When we think of India, many different images appear in our minds: for one person it is garbage and chaos, for another the Taj Mahal and meditating babas or the smell of street kitchens and the taste of coconuts. India is a huge, complex, for many people from the "West" underdeveloped country, with which you have to be patient until it is as far as - yes, how who actually, like the West?
The diplomat, politician and writer Shashi Tharoor once wrote that, on the contrary, India is a highly developed country; a highly developed country in a state of advanced decline. It is this notion that turns everything upside down and rearranges it, turns everything inside out. An idea that questions the latently arrogant and megalomaniac West and at the same time puts the mirror in front of the Indians, who no longer know in which country they live and who conveniently declare the garbage they throw in front of their neighbors as "God-given".
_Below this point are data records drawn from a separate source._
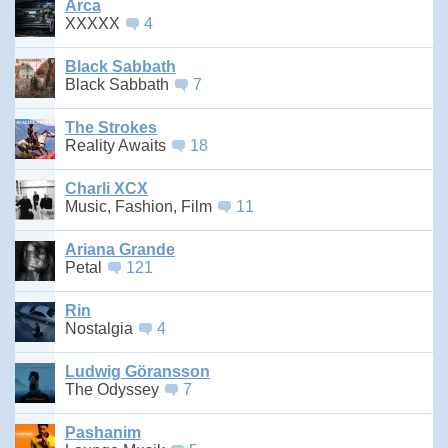
Arca
XXXXX
4
Black Sabbath
Black Sabbath
7
The Strokes
Reality Awaits
18
Charli XCX
Music, Fashion, Film
11
Ariana Grande
Petal
121
Rin
Nostalgia
4
Ludwig Göransson
The Odyssey
7
Pashanim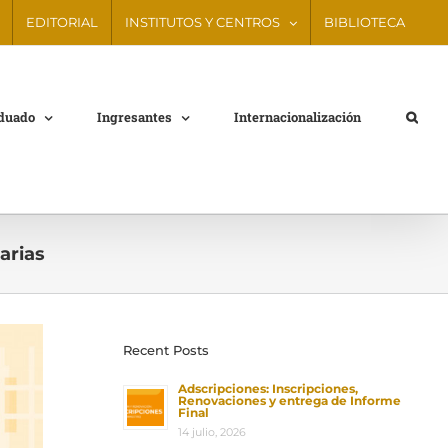
EDITORIAL
INSTITUTOS Y CENTROS
BIBLIOTECA
aduado
Ingresantes
Internacionalización
arias
Recent Posts
Adscripciones: Inscripciones,
Renovaciones y entrega de Informe
Final
14 julio, 2026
India is something of all these parts, is much, and much more; but by no means the stigmatized or romanticized, limited image that we uncritically consume in the media of the western world. You don't have to be a historian to recognize that the West in India time and again liked to use the fruits it needed: diamonds, exoticism or spirituality; whereupon he fell in love with his own imagination and was no longer ready to open his eyes to what could still be found in India next to it. The self-righteous image that the West has of India - and that India also has of the West - is a distorted one. India, deeply conscious of its tradition, is a country that is racing towards the future inexorably at the same time. In a future that is becoming more and more global and that should be designed in a dialogical and world-bridging manner in its progress.

Against this background and based on it, I see the cooperation of the Goethe-Institut as an important link in order to connect artists from both worlds and to put them into dialogue and, moreover, to create added value for people whose access to these worlds is distant . My time in India was an intensive and enriching one, in which the intercultural examination of socio-cultural, economic, political and institutional circumstances and the encounter with a previously unfamiliar cultural and artistic scene far from my own origin often presented me with challenges. At the same time it was a growing and renewed appreciation of these encounters, which I consider indispensable on my way and as part of my personality and which I cannot read in any book. Every description of an object is and remains an abbreviation, based on simplification and selection. Nevertheless, I am of the opinion that every honest one adds to a larger whole and makes understanding and empathy possible. And so I am satisfied to leave India for the time being with more questions and curiosity than I originally had and I hope to see you again. And also that I was able to pass on some of my experience and values ​​to the people I met during my time here.